Long story short, it worked. Twelve weeks before my race, I took the final step in the process, from running at a 4 percent incline to running outdoors. Even then, though, I was unable to run faster than about 9:30 per mile without pain. Knowing I wasn’t going to get very fit running 9:30 miles, I continued to perform my higher-intensity runs on the treadmill, which I could do without hindering my recovery if the incline was sufficiently steep. Six weeks before the Ironman, I ran the Modesto Marathon, finishing in 3:30:46 (8:02 per mile) with moderate pain. Two weeks later, I ran the Boston Marathon in 2:54:08 (6:39 per mile) with only mild pain. Two weeks after that, I won a half marathon in 1:17:58 (5:56 per mile) with zero pain.

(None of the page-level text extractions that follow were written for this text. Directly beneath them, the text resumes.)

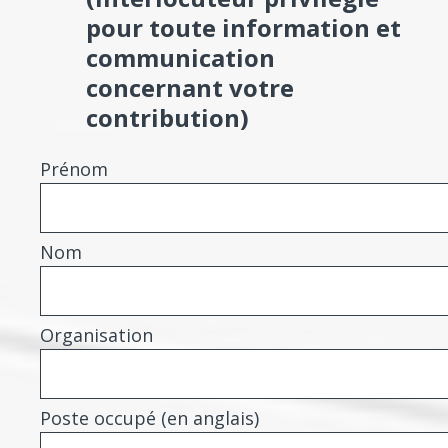
pour toute information et
communication
concernant votre
contribution)
Prénom
Nom
Organisation
Poste occupé (en anglais)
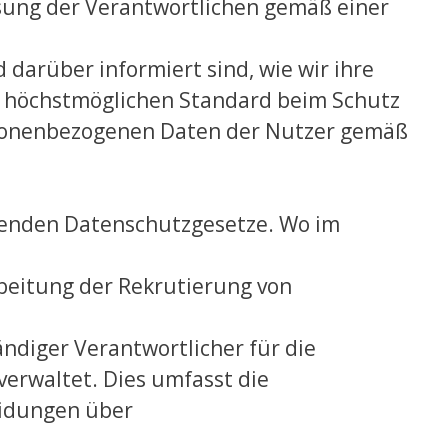
sung der Verantwortlichen gemäß einer
d darüber informiert sind, wie wir ihre
 höchstmöglichen Standard beim Schutz
rsonenbezogenen Daten der Nutzer gemäß
ltenden Datenschutzgesetze. Wo im
eitung der Rekrutierung von
tändiger Verantwortlicher für die
 verwaltet. Dies umfasst die
eidungen über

And two weeks after that, I raced Ironman Santa Rosa, completing the marathon leg in 3:17:02, which was about what I would have expected if I had never gotten injured in the first place.

To be clear, a lot of the actual fitness that enabled me to make such rapid progress came from cycling. I was on my bike seven to nine hours per week throughout this period. But I doubt I would have performed as well as I did in the Ironman if not for uphill treadmill running, which functioned as a bridge back to normal run training. Neither walking nor elliptical running nor pool running would have done that for me.

Want to give steep uphill treadmill running a try? Excellent. First, go and get yourself injured. Next, hop on a treadmill and find the shallowest incline that allows you to run without pain. If it’s quite steep (15 percent or close to it) and you’re not a very fast runner, you might not be able to run at any speed without workout really hard. In that case, start with intervals, alternating short running bouts with walking. When you feel ready, lower the belt angle a few degrees and give that a try. If you can run pain-free at this new incline, do so until you ready to lower the belt again, and so on until you’re back to normal running. 

Genius!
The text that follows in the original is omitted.